From the first record below to the last, retype each one exactly.
▼▼▼
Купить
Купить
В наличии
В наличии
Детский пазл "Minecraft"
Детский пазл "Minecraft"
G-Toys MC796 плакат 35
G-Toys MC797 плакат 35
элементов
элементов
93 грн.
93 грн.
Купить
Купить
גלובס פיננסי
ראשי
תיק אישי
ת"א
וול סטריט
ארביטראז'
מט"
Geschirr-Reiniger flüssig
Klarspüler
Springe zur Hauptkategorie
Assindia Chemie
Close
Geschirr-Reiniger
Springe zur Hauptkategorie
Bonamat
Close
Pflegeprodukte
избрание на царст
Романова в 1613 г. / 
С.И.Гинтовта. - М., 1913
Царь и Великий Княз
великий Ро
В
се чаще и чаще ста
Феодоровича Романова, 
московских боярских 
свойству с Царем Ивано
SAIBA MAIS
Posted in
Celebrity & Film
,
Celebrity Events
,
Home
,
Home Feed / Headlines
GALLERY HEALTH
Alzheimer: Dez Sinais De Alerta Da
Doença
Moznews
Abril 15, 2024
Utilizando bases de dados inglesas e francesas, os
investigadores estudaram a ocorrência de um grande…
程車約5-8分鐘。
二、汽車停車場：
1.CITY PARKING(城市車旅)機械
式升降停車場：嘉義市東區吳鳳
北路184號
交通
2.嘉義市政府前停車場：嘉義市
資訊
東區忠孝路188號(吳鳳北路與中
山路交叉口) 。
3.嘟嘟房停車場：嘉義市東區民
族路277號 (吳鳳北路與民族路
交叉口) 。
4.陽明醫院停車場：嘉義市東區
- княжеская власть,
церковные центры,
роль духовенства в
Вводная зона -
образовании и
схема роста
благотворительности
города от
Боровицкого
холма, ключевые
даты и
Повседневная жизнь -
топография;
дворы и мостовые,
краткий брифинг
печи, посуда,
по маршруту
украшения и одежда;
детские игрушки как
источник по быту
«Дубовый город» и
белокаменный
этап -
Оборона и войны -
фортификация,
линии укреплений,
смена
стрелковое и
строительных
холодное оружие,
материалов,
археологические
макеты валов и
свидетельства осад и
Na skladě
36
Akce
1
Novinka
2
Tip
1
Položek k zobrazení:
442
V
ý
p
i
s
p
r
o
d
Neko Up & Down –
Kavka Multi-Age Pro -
▲▲▲
Problem solution:
Купить
Купить
В наличии
В наличии
Детский пазл "Minecraft"
Детский пазл "Minecraft"
G-Toys MC796 плакат 35
G-Toys MC797 плакат 35
элементов
элементов
93 грн.
93 грн.
Купить
Купить
גלובס פיננסי
ראשי
תיק אישי
ת"א
וול סטריט
ארביטראז'
מט"
Geschirr-Reiniger flüssig
Klarspüler
Springe zur Hauptkategorie
Assindia Chemie
Close
Geschirr-Reiniger
Springe zur Hauptkategorie
Bonamat
Close
Pflegeprodukte
избрание на царст
Романова в 1613 г. / 
С.И.Гинтовта. - М., 1913
Царь и Великий Княз
великий Ро
В
се чаще и чаще ста
Феодоровича Романова, 
московских боярских 
свойству с Царем Ивано
SAIBA MAIS
Posted in
Celebrity & Film
,
Celebrity Events
,
Home
,
Home Feed / Headlines
GALLERY HEALTH
Alzheimer: Dez Sinais De Alerta Da
Doença
Moznews
Abril 15, 2024
Utilizando bases de dados inglesas e francesas, os
investigadores estudaram a ocorrência de um grande…
程車約5-8分鐘。
二、汽車停車場：
1.CITY PARKING(城市車旅)機械
式升降停車場：嘉義市東區吳鳳
北路184號
交通
2.嘉義市政府前停車場：嘉義市
資訊
東區忠孝路188號(吳鳳北路與中
山路交叉口) 。
3.嘟嘟房停車場：嘉義市東區民
族路277號 (吳鳳北路與民族路
交叉口) 。
4.陽明醫院停車場：嘉義市東區
- княжеская власть,
церковные центры,
роль духовенства в
Вводная зона -
образовании и
схема роста
благотворительности
города от
Боровицкого
холма, ключевые
даты и
Повседневная жизнь -
топография;
дворы и мостовые,
краткий брифинг
печи, посуда,
по маршруту
украшения и одежда;
детские игрушки как
источник по быту
«Дубовый город» и
белокаменный
этап -
Оборона и войны -
фортификация,
линии укреплений,
смена
стрелковое и
строительных
холодное оружие,
материалов,
археологические
макеты валов и
свидетельства осад и
Na skladě
36
Akce
1
Novinka
2
Tip
1
Položek k zobrazení:
442
V
ý
p
i
s
p
r
o
d
Neko Up & Down –
Kavka Multi-Age Pro -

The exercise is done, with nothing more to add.